Exporting Raymond (Blu-ray)
What happens when an American takes a show about a ‘normal family’ to a different country? Does the show find an audience? EXPORTING RAYMOND (2010) is a documentary that tries to answer these questions. EVERYBODY LOVES RAYMOND (Ray Romano, Patricia Heaton) ran in America for 9 years and was hugely successful. The show was actually created by Phil Rosenthal, who appears here for our extended viewing pleasure. Rosenthal was both writer and director of this documentary, and what starts as a cute and interesting story about taking his show overseas quickly becomes a fish out of water story.
The documentary opens with a quick introduction to set the scene – if you don’t ever watch television; here is your introduction to Rosenthal’s and Romano’s popular show. Rosenthal gives a pretty concise account of the show’s unlikely success and where he is because of it. Then we learn that shortly after the end of the run, a Russian network decided they would like to try revamping Raymond for their audience. They don’t want to purchase the episodes that have already been done – they want to purchase control of the show so that they can make their own episodes. Interesting history: sitcoms didn’t exist in Russia until “THE NANNY” was similarly purchased and reworked. (More tidbits on Russian television and culture appear throughout the film and in the commentary.)
The film starts strong with some neat technical bits, but turns on its head when Phil leaves for Russia. He doesn’t know exactly why he’s been asked to go – but he does believe he is the expert on making this type of television show. What he doesn’t understand are the cultural differences between Russia and the United States, so he starts to come across as being too sheltered and maybe a bit prejudiced. After watching everything, I don’t believe this is him. I think he’s actually pretty poorly portrayed in his own documentary… it made me cringe a few times. All of the uncomfortable moments are worth it, though, for a whole Blu-ray package that has become one of my favorites.
“All of our lives, we’re bogged down in specifics, in trivialities.” Phil Rosenthal tosses out this gem during the commentary, but it is such a perfect observation it deserves to be mentioned here. This is the reason that many American shows (like MODERN FAMILY) work so well. When you don’t have to worry about survival, you can spend time worrying about little things and blowing them out of proportion.

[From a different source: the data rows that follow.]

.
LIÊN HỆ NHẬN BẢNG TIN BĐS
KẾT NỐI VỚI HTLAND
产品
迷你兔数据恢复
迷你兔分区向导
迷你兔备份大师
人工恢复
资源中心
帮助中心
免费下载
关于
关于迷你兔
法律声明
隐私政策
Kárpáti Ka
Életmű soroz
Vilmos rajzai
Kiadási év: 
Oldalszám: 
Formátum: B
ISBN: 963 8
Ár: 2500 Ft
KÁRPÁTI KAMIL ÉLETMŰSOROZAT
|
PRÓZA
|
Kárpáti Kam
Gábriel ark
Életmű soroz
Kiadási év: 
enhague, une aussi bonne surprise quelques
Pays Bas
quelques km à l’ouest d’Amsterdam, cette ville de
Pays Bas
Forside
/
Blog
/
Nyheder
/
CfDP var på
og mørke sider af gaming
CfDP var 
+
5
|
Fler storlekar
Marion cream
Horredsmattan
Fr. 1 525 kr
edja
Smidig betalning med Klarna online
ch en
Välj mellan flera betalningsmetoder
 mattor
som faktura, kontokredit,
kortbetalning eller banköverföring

That’s really what he’s trying to say throughout the movie when he talks about how relatable/universal the Raymond material is. It’s not about the words or the scripts. Raymond was about a family in their private moments.
The film takes us from the beginning and, just like Phil, we don’t completely understand how things work in Russia. We’re not sure how accurate the translations are for the actors and the Russian crew. But there are issues with how relatable and likeable Rosenthal can be. It’s a huge disservice to him and the film, because I think it’s going to turn off some people who would otherwise really enjoy it.

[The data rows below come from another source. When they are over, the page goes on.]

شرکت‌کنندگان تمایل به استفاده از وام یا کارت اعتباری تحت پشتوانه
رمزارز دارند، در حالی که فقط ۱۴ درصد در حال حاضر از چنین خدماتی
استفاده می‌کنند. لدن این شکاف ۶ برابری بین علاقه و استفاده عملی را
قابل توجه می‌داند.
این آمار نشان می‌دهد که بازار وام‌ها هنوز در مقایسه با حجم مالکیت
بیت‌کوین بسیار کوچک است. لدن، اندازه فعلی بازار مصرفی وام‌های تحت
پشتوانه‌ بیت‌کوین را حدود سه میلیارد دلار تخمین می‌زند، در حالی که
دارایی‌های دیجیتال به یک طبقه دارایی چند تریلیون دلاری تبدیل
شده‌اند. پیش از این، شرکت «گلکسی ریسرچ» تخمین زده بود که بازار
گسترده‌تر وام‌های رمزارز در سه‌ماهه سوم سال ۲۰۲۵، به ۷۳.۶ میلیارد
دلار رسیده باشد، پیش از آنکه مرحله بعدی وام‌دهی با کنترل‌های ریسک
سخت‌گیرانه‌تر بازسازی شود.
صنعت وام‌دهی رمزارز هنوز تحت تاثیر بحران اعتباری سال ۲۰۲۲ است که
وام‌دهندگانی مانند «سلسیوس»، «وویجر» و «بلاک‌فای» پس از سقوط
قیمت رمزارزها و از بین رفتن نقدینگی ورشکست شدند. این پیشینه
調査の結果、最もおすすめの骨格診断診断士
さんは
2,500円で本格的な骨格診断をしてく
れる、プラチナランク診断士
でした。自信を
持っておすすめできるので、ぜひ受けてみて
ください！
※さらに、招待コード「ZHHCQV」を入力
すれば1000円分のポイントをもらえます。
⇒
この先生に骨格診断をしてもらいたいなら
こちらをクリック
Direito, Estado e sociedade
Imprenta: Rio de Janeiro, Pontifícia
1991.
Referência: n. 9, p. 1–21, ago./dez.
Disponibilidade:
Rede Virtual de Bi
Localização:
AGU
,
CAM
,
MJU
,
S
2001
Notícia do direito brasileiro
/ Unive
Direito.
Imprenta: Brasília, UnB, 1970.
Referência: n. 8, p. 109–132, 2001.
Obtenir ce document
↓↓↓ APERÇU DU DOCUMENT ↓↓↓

As it is, EXPORTING RAYMOND takes some interesting turns and provides a nice inside view of the process of revamping a show for a new audience in a foreign land. Like many documentaries, this one could be seen as a bit slanted from his point of view (especially for the way things are wrapped up in the closing minutes), but if you give it a chance I think you’ll be surprised.
Video: (1080p, 1.78:1 Widescreen) A nice looking picture, especially in some of the beautiful scenes in Russia. Not overly impressive.
Audio: (DTS-HD Master Audio English 5.1) The sound is fine, they cleaned up some pretty raw stuff from their time in Russia.
Commentary with Writer/Director Phil Rosenthal: (01:25:15) This commentary is decent once he gets going, but it certainly starts slow. Not very technical and he talks pretty steadily throughout the film about his experience. As I said above – the commentary really helps Phil to become a relatable person. I definitely recommend it if you enjoy the film.
Deleted Scenes: (11:16) 9 deleted scenes from the movie. The sound is not processed or cleaned up and the picture isn’t great on a few of them. Whether it was intentional or not – I think the first half of the scenes were removed because they make Phil appear more unlikeable. He seems more xenophobic. It is passive, more out of ignorance, but it really bothers me for some reason. The second half actually make him a bit more relatable, they probably should have been included.
Everybody Loves Kostya Episodes – These are in Russian with subtitles. If you don’t mind subtitles or are interested in seeing a different cultural take on something you might know pretty well – they’re really interesting. Not presented in HD.
“Baggage” (24:26) This is the epidsode that was originally intended to be used for the pilot, but was scrapped in favor of the other included episode.
“The Family Bed” (24:26) A funny episode, this one was ultimately chosen for the pilot.
Everybody Loves Raymond Episodes – These are great episodes. If you haven’t watched the show, check it out. You won’t be sorry.
“Baggage” (22:42) This is a great episode. It’s really interesting just how close they left the script between the Russian and American shows.
“The Family Bed” (22:48) An early episode not presented in HD, but a pretty good story.
Old Jews Telling Jokes (01:15) – Phil Rosenthal’s father, Max, tells a joke for a website. Its inclusion here is self indulgent, but kind of funny to see his Dad have some pretty great timing.
Theatrical Trailer (02:26) is included here.